Wiley ran for office because he saw a need and noticed that there were certain aspects of this university that needed to be addressed head on.
“The typical case for ASG has been that people take the position for the potential to improve their resume to have a nice additional $200 a month,” he said.
“People say all the time that ASG gets paid to do nothing. You see that on Yik Yak or the confessions page and it hurts me to see things like that because I am very passionate about this organization, about this campus and about accomplishing things,” he said.
Wiley said he wants to change the impression that ASG members don’t accomplish anything.
“I’d like to counteract that by doing many things,” he said.
Wiley said he believes his personal experiences have helped his campaign.
“I transferred from CU-Boulder about 14 months ago. Since my time here, I have experienced living on and off campus,” he said. “I made it a point to get involved in different activities and organizations on campus. I joined the ASG and became a member of the dean’s advisor council at the HSB.”
Wiley also started CSU-Pueblo’s yoga club and is a member of the fraternity Lambda Chi Alpha.
“I experienced a lot of the different recreational facilities on campus. I also joined the accounting club and participated in some of their events, but right now ASG is my sole focus,” he said.
Wiley said that building relationships with people who have been here longer than he has and experiencing some of the same things they do has benefitted him in his campaign.
Juan Rodriguez is the candidate for vice president running alongside Wiley. Rodriguez was a senator before Wiley was and is still in the position.
“Juan is a standup guy and an expecting father so that makes him a man about to experience many more things than I have and than I am prepared to at this point,” Wiley said. “It gives him a perspective that will complement me as president and make our executive ticket that much stronger in moving forward.”
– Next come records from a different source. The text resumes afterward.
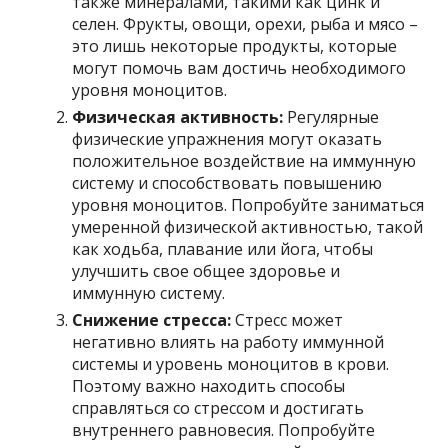
также минералами, такими как цинк и
селен. Фрукты, овощи, орехи, рыба и мясо –
это лишь некоторые продукты, которые
могут помочь вам достичь необходимого
уровня моноцитов.
Физическая активность:
Регулярные
физические упражнения могут оказать
положительное воздействие на иммунную
систему и способствовать повышению
уровня моноцитов. Попробуйте заниматься
умеренной физической активностью, такой
как ходьба, плавание или йога, чтобы
улучшить свое общее здоровье и
иммунную систему.
Снижение стресса:
Стресс может
негативно влиять на работу иммунной
системы и уровень моноцитов в крови.
Поэтому важно находить способы
справляться со стрессом и достигать
внутреннего равновесия. Попробуйте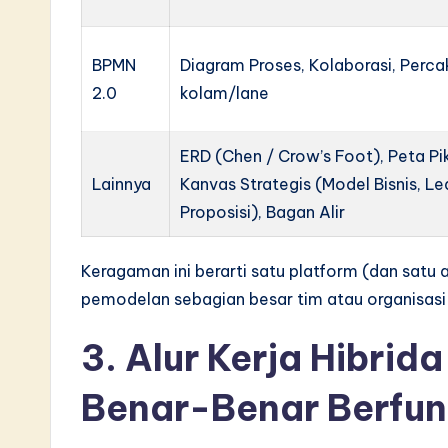
BPMN
Diagram Proses, Kolaborasi, Perc
2.0
kolam/lane
ERD (Chen / Crow’s Foot), Peta Pik
Lainnya
Kanvas Strategis (Model Bisnis, Lea
Proposisi), Bagan Alir
Keragaman ini berarti satu platform (dan sat
pemodelan sebagian besar tim atau organisasi
3. Alur Kerja Hibrid
Benar-Benar Berfun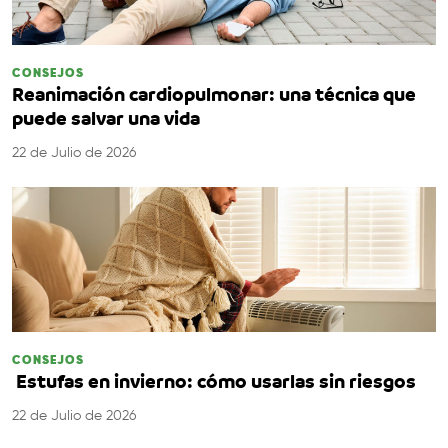
CONSEJOS
Reanimación cardiopulmonar: una técnica que
puede salvar una vida
22 de Julio de 2026
CONSEJOS
Estufas en invierno: cómo usarlas sin riesgos
22 de Julio de 2026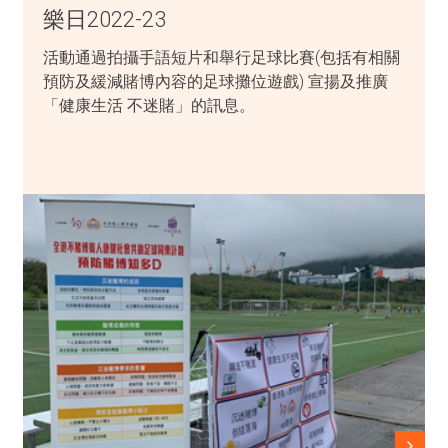
樂日2022-23
活動通過拍攝手語短片和舉行足球比賽(包括有相關
預防及緩減賭博內容的足球攤位遊戲) 宣揚及推廣
「健康生活 不迷賭」的訊息。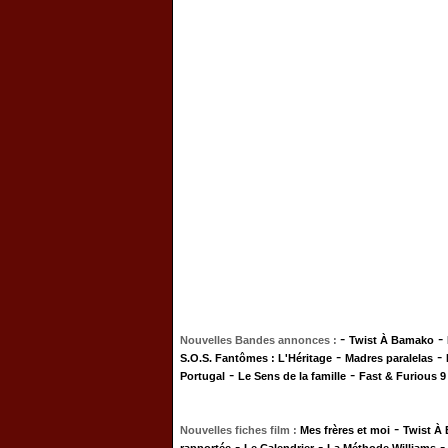
-
-
Nouvelles Bandes annonces :
Twist À Bamako
-
-
S.O.S. Fantômes : L'Héritage
Madres paralelas
-
-
Portugal
Le Sens de la famille
Fast & Furious 9
-
Nouvelles fiches film :
Mes frères et moi
Twist À
-
-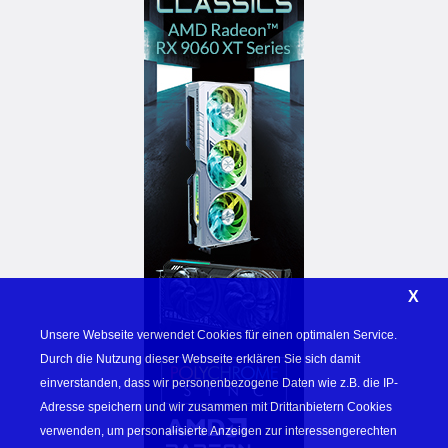
X
Unsere Webseite verwendet Cookies für einen optimalen Service. 
Durch die Nutzung dieser Webseite erklären Sie sich damit 
einverstanden, dass wir personenbezogene Daten wie z.B. die IP-
Adresse speichern und wir zusammen mit Drittanbietern Cookies 
verwenden, um personalisierte Anzeigen zur interessengerechten 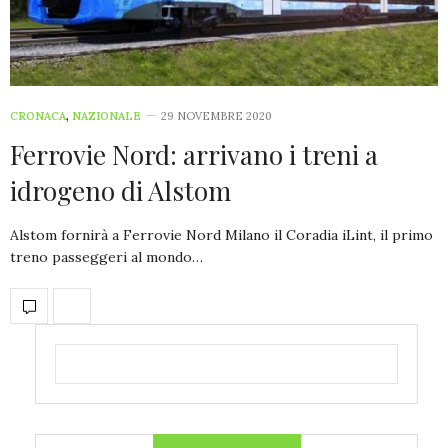
CRONACA
,
NAZIONALE
29 NOVEMBRE 2020
Ferrovie Nord: arrivano i treni a
idrogeno di Alstom
Alstom fornirà a Ferrovie Nord Milano il Coradia iLint, il primo
treno passeggeri al mondo…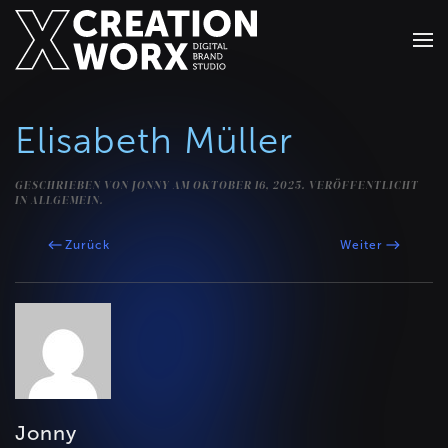
Zum Hauptinhalt springen
Elisabeth Müller
GESCHRIEBEN VON
JONNY
AM
OKTOBER 16, 2025
. VERÖFFENTLICHT
IN ALLGEMEIN.
Zurück
Weiter
Jonny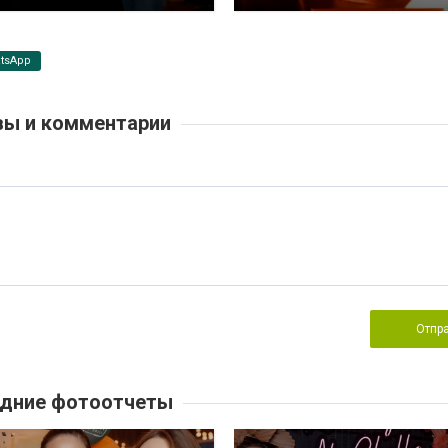
tsApp
ы и комментарии
Отпр
дние фотоотчеты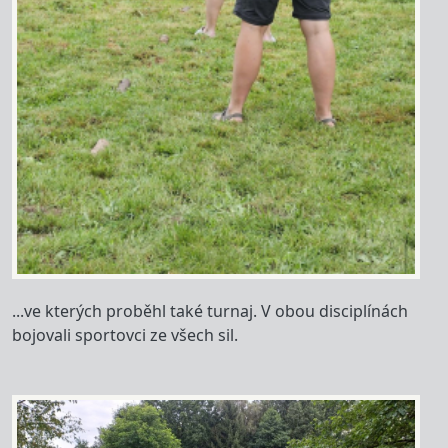
...ve kterých proběhl také turnaj. V obou disciplínách
bojovali sportovci ze všech sil.
Image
“Juan complements my personality in many ways so I think that we will be able to work well together throughout the next year and accomplish many things together. With the two of us in a discussion together, we are able to come in at different angles,” he said.
Wiley said he wants to emphasize that he is not running for president just to be the president.
“I want to become president to handle the roles that the resident should be responsible for, and to accomplish the things that the President is expected to accomplish that many not have been fulfilled in the past,” Wiley said.
Wiley and his party want to be a strong representative voice for the student body.
“We are not interested in pursuing ideas that to many sound cool but only benefit a few students. Yes, we will take a look at everything, but we are going to select and pursue only those issues that will benefit the majority of the student body,” Wiley said.
“If we are only focused on issues that impact 10 or 15 percent of the student body, we are doing the entire school a disservice. We would be wasting our time and the student fee money. We need to be committed to improving life on campus for the majority of students. I am 100 percent committed to that,” he said.